Data records
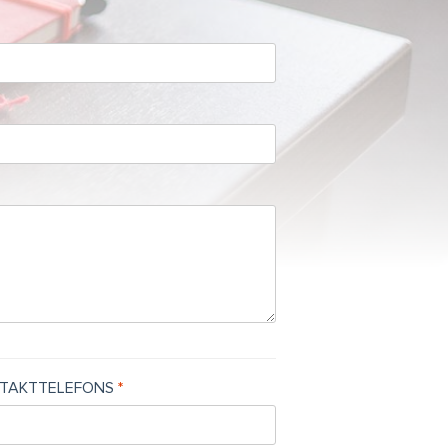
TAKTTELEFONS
...
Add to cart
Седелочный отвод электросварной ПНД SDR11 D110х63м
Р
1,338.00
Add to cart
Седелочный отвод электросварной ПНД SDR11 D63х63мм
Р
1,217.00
--
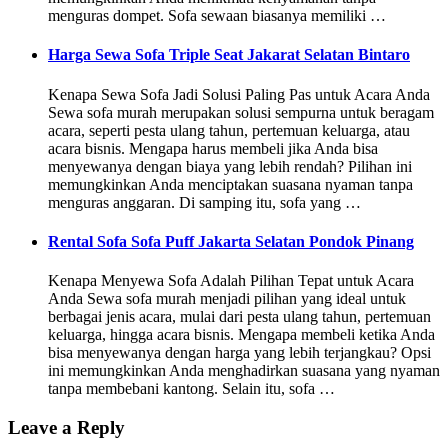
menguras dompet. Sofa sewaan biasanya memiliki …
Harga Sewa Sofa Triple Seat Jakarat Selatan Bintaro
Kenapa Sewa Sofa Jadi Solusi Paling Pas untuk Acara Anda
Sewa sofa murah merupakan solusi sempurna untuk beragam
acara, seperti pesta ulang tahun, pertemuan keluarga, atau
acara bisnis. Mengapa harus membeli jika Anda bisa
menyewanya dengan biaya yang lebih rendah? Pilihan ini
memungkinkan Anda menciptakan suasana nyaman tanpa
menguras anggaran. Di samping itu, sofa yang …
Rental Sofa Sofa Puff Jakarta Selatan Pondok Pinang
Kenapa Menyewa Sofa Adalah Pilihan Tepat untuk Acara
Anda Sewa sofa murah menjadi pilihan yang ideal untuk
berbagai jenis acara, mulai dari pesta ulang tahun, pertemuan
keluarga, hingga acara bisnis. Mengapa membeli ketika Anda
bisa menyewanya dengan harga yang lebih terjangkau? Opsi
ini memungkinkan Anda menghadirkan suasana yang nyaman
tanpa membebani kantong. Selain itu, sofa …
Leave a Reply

Problem description
Read through the records above and copy the lines that contain "tahun".

Result for this task
acara, seperti pesta ulang tahun, pertemuan keluarga, atau
berbagai jenis acara, mulai dari pesta ulang tahun, pertemuan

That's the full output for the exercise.